Le Requérant expose qu’il n’a pas autorisé le Défendeur à enregistrer, ni même utiliser, un nom de domaine formé de sa marque et que le Défendeur n’exploite pas le nom de domaine litigieux de façon légitime ou loyale.
Le Défendeur n’a présentéé aucun argument permettant de justifier d’un droit ou d’un intérêt légitime sur le nom de domaine litigieux.
La Commission administrative ne peut que constater que le nom de domaine litigieux ne pointe vers aucune page active qui justifierait que le Défendeur l’utilise de manière légitime dans la vie des affaires, est connu sous la dénomination considérée ou se livre à une exploitation réelle et sérieuse non-commerciale du nom de domaine litigieux. De plus, la composition du nom de domaine litigieux comporte un risque d’affiliation implicite.
page 4
La Commission administrative constate que le défendeur a utilisé le nom de domaine litigieux pour créer une adresse de courriel “[…]@pro-qualibat.com” afin de mener une campagne d’hameçonnage destinée aux entreprises qualifiées et certifiées Qualibat RGE.
En conséquence, la Commission administrative estime, en se limitant aux prétentions du Requérant et aux circonstances du présent litige, et en l’absence de réponse du Défendeur aux allégations du Requérant, que le Requérant a établi prima facie que le Défendeur n’a aucun droit ni intérêt légitime sur le nom de domaine litigieux et que la condition du paragraphe 4(a)(ii) des Principes directeurs est ainsi remplie.
C. Enregistrement et usage de mauvaise foi
Le paragraphe 4(b) des Principes directeurs présente une liste non exhaustive d’exemples d’enregistrement et d’utilisation de mauvaise foi.

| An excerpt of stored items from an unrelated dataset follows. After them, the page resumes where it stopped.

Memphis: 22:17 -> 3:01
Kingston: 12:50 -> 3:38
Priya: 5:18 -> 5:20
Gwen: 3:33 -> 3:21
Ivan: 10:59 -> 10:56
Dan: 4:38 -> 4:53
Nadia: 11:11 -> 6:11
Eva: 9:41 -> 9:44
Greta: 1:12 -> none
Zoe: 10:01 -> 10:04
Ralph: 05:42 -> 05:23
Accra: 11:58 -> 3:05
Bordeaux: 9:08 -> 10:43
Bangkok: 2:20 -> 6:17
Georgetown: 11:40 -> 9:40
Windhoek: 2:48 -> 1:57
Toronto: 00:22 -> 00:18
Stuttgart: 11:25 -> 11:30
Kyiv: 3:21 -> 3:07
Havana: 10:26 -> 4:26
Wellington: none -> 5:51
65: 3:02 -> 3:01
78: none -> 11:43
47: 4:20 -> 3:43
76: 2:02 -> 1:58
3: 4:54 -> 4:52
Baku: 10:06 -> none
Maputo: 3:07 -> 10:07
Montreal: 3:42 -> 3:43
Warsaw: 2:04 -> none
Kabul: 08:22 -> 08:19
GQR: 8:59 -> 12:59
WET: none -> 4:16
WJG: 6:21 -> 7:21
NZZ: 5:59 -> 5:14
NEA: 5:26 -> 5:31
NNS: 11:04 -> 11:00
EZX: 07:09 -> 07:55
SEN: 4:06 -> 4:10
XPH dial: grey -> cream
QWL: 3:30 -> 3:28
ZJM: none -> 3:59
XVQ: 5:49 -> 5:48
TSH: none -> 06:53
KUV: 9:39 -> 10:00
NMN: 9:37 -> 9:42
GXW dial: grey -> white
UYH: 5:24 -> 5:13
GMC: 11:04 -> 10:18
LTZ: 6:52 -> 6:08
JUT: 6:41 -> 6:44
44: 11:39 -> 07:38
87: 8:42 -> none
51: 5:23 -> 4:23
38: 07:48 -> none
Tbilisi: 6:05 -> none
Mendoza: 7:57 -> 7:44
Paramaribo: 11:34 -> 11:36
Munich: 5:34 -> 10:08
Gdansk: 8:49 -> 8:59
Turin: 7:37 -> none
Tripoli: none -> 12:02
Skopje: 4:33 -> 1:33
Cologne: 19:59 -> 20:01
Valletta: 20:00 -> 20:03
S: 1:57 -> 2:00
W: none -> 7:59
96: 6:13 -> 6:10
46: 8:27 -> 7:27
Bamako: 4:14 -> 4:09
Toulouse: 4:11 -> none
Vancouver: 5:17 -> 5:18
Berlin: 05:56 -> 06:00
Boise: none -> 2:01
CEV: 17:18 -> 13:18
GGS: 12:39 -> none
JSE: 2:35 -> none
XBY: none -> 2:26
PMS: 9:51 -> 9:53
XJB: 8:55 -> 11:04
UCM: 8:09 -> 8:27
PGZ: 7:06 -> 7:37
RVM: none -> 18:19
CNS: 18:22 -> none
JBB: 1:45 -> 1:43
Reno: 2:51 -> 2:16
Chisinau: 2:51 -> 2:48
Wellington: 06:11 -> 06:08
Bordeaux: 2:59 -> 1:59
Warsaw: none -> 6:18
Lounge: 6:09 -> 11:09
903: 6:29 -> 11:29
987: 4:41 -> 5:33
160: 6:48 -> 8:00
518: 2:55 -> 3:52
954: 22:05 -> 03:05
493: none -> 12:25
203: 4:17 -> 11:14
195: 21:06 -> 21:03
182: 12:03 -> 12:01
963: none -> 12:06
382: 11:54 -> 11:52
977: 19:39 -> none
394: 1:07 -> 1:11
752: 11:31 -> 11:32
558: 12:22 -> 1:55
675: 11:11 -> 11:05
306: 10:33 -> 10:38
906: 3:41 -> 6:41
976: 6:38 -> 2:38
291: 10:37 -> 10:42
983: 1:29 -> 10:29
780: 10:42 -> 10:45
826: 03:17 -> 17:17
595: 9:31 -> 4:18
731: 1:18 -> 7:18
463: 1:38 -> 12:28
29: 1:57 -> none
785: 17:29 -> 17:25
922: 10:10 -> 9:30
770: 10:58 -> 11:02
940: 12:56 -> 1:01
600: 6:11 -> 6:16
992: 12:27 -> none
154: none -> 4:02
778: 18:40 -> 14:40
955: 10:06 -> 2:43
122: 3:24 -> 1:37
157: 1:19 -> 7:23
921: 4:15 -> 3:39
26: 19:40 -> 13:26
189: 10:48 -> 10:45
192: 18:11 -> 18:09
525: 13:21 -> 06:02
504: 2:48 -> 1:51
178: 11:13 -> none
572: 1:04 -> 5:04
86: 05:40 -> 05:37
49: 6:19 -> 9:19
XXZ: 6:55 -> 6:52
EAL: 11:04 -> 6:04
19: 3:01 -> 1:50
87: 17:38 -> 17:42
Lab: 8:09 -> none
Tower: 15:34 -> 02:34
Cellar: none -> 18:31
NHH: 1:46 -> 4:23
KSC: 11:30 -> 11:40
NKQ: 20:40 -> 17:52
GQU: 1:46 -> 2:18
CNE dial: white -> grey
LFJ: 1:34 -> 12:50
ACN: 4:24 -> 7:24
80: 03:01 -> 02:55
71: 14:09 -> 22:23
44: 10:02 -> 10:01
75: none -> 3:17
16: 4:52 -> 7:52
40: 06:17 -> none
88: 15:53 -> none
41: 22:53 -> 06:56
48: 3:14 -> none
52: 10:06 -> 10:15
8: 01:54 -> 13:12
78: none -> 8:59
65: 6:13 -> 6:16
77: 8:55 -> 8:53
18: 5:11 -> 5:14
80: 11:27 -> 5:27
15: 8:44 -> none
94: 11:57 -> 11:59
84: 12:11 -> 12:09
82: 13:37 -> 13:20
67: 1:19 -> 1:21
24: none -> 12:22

Il est constant que le simple enregistrement d’un nom de domaine identique ou semblable au point de prêter à confusion à une marque antérieure connue par une entitéé non affiliée au requérant peut suffire à créer une présomption de mauvaise foi (Synthèse de l’OMPI, version 3.0, sections 3.1.4).
Tel est bien le cas en l’espèce.
Le Défendeur se déclare localisé en France.
La Commission administrative conclut que le Défendeur ne pouvait ignorer l’existence du Requérant et de ses droits dans la marque QUALIBAT, qu’il avait donc à l’esprit lorsqu’il a procédéé à l’enregistrement du nom de domaine litigieux, et ce avec la volonté́ de tirer indûment avantage de la marque du Requérant.
Il est, à ce titre, révélateur de constater que le Défendeur a choisi d’associer à la marque du Requérant le terme “pro”, abréviation usuelle de “professionnel”, soit une référence directe aux activités du Requérant, lequel exploite sa marque pour labelliser et certifier un réseau de professionnels de la construction et de la rénovation de bâtiments.
Il est encore relevé que le Défendeur a eu recours à un service d’anonymisation de son identité et de ses coordonnées et de son contact.
Le Défendeur a ainsi cherché à dissimuler ses coordonnées lors de l’enregistrement du nom de domaine litigieux.
Ce qui, pour la Commission administrative, fait peser un soupçon de mauvaise foi sur l’attitude du Défendeur au moment de l’enregistrement du nom de domaine litigieux.
Il est encore constaté que le nom de domaine litigieux ne pointe vers aucune page active.
Pour autant, le défaut d’exploitation active d’un nom de domaine n’exclut pas de façon systématique que soit retenu le grief de mauvaise foi. Voir la section 3.3 de la Synthèse de l’OMPI, version 3.0.
Enfin, l’envoi d’emails frauduleux dans le cadre d’une tentative d’hameçonnage est considéré comme un usage de mauvaise foi. Voir la section 3.4 de la Synthèse de l’OMPI, version 3.0.
La Commission administrative considère donc que le nom de domaine litigieux a été enregistré et est utilisé de mauvaise foi. La condition du paragraphe 4(a)(iii) des Principes directeurs est ainsi remplie.
page 5
7. Décision
Pour les raisons exposées ci-dessus, et conformément aux paragraphes 4(i) des Principes directeurs et 15 des Règles d’application, la Commission administrative ordonne que le nom de domaine litigieux qualibat.com> soit transféré au Requérant.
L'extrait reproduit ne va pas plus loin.